Together, we can do this. And if you think I’m naive, I’m not. I’m idealistic.
As Angel Eduardo shared on the Center for Inquiry website, “Idealism isn’t naïveté—it’s ambition. It’s a refusal to concede the future to the present. It’s knowing how you want the world to be, orienting your behavior in that direction, and trying to inspire others to do the same. It’s also an acknowledgment that our fates are intertwined. Whether we ultimately agree or not, whether we try to communicate or not, whether we choose to be compassionate or not, we have to accept that we’re all on the same boat. We will sink or sail together, and we ignore this fact at our own peril.”
We’re in this together!
But what is a literary pixie? A word I made-up at 18, but will now take seriously.

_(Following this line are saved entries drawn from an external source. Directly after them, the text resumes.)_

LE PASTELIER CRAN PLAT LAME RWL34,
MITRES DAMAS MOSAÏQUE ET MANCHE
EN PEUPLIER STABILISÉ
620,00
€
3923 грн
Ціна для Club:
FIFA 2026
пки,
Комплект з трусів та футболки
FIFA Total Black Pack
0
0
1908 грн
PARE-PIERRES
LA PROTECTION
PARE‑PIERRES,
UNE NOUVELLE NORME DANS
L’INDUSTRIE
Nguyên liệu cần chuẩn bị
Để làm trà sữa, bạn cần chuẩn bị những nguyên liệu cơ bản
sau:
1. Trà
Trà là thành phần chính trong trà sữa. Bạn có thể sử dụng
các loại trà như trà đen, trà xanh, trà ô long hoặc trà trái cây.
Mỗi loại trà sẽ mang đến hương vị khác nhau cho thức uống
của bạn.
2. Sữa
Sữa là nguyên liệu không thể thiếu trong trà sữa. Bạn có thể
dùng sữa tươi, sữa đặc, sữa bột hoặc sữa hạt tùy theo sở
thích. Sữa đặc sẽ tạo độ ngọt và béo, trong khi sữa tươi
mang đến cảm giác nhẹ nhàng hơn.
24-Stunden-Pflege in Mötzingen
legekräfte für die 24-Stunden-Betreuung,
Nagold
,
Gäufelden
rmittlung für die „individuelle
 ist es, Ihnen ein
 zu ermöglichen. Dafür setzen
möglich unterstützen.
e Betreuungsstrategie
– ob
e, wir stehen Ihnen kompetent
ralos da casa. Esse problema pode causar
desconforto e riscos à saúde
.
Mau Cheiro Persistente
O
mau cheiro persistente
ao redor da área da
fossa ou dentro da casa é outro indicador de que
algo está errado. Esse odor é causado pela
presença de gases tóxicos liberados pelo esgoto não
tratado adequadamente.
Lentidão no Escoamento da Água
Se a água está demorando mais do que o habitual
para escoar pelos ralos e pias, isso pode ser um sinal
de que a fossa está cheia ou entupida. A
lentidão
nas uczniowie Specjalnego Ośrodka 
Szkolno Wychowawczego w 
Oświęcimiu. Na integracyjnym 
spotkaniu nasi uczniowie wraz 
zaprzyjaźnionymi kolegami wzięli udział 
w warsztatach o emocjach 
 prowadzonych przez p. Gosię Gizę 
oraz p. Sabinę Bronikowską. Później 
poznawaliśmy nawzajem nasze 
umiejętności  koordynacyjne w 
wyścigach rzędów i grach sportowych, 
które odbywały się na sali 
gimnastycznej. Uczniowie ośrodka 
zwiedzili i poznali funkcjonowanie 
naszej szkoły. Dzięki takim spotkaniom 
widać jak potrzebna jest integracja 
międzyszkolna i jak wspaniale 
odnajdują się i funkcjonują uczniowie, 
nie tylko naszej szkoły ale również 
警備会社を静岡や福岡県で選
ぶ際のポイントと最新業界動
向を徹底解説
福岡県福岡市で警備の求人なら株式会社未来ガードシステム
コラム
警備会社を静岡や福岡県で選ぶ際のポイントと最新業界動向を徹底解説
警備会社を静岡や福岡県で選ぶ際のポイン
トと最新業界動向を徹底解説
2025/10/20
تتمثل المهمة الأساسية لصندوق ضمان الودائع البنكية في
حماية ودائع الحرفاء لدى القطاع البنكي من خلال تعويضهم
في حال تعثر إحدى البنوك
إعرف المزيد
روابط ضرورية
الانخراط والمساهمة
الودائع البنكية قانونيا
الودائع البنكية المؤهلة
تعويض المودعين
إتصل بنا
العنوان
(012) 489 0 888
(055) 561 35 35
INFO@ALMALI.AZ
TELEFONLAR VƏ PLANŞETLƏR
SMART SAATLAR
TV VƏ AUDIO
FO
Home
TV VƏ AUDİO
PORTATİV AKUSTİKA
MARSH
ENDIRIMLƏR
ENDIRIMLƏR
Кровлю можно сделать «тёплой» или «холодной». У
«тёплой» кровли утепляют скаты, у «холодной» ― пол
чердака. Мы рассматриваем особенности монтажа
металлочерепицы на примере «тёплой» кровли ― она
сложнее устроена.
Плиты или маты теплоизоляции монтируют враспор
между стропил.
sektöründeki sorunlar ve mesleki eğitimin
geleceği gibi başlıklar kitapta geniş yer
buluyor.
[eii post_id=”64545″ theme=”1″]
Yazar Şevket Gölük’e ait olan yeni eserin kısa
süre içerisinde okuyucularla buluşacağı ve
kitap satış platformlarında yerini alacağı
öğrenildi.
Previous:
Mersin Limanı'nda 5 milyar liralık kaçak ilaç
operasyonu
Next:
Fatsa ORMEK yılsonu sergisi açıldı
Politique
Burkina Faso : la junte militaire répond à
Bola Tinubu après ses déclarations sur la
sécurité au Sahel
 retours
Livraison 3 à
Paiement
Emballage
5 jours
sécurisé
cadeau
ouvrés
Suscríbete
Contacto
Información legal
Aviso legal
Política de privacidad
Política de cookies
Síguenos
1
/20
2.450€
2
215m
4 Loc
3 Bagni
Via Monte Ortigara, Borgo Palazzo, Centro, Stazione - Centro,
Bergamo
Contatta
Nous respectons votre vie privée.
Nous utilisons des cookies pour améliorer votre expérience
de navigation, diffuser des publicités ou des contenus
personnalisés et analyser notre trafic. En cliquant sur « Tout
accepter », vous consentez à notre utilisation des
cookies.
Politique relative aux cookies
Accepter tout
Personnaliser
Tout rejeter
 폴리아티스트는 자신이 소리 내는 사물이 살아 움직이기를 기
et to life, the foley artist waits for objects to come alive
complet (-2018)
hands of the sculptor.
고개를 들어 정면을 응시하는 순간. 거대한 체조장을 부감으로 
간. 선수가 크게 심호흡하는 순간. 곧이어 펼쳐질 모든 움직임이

Below is my journey to define this word:
Step 1: Google Literary:
Literary = (according to Cambridge Dictionary ) connected with literature
then WTF is literature?
Step 2: Google Literature:
Literature = writing that has lasting value as art
Then What the fuck is art?
Step 3: Google Art:
Okay, that makes sense.
Now onto Pixie.
Step 4: Google Pixie:
Pixie = a small imaginary person
Nah, dont like it.
Step 5: Google Pixie again:
Or Merriam Webster –
a cheerful mischievous sprite
Step 6: Google Sprite.
sprite = small imaginary person with wings connected to water
Step 7: Google Mischievous
I have it!!!
(noun) an imaginary persona created to express particular ideas and feelings that are taboo, controversial, or challenging with the intention to stimulate questions, reflection, discussion, and inevitably positive, lasting change within their unique community.